Lo he visto todos y cada uno de los días en que he estado en Ibiza. Desde las primeras horas hasta la noche, iluminado entonces, vigilante siempre y vigilado amorosamente desde su casa por mi anfitriona, el buque de salvamento marítimo del Ministerio de Fomento «Clara Campoamor» ha formado parte inseparable de mi retina. Pinos […]

Lo he visto todos y cada uno de los días en que he estado en Ibiza. Desde las primeras horas hasta la noche, iluminado entonces, vigilante siempre y vigilado amorosamente desde su casa por mi anfitriona, el buque de salvamento marítimo del Ministerio de Fomento «Clara Campoamor» ha formado parte inseparable de mi retina.

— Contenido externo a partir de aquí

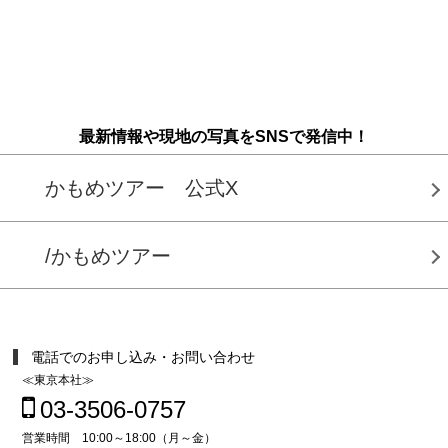
最新情報や現地の写真をSNSで発信中！
かもめツアー 公式X
/かもめツアー
電話でのお申し込み・お問い合わせ
≪東京本社≫
03-3506-0757
営業時間 10:00～18:00（月～金）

Pinos tras las paredes blancas, el mar después, un par de rocas grandes y por allá el buque en aparente calma. No había momento en que saliéramos a la terraza sin observarlo, sin preguntarnos en silencio qué estaría sacando, sobre el reguero negro que aún pudiera permanecer bajos las aguas o si sería verdad que el óxido de baterías podridas algún día podría llegar a las playas.
En realidad, sólo se percibe, de lejos, su silueta enhiesta y acerada y no más que se intuye lo que hace. Pero al pasear cada mañana por Talamanca la brigada enfundada en plásticos blancos y muchas veces con máscaras recuerda sin confusión de lo que se trata. Y el propio olor feo, los barriles, las puntitas negras entre la arena blanca y los sospechosos fardos sobre el agua delatan sin disimulo lo que ha pasado y por qué «La Clara» es ya una pieza más del horizonte que abriga la bocana del puerto.
Recordando al buque, no he podido dejar de pensar en la metáfora de su nombre, que evoca a una de las personalidades, no por casualidad mujer, más lúcidas y valientes de la Segunda República.
Como es bien sabido, fue ella, casi sola, la que defendió el derecho al voto de las mujeres frente a tantas otras políticas y políticos de izquierdas que lo negaban con la pérfida argumentación de que sería un voto de derechas.
Su posición política en relación con el voto femenino (su «pecado mortal» como ella misma escribió en el título de unos de sus libros) es una expresión paradigmática de la coherencia convertida en impulso e inteligencia moral y siempre vi en ella uno de los mejores ejemplos de que la política no tiene por qué estar reñida con la fidelidad a principios que por su propia definición (como el del derecho al voto) no pueden cuartearse.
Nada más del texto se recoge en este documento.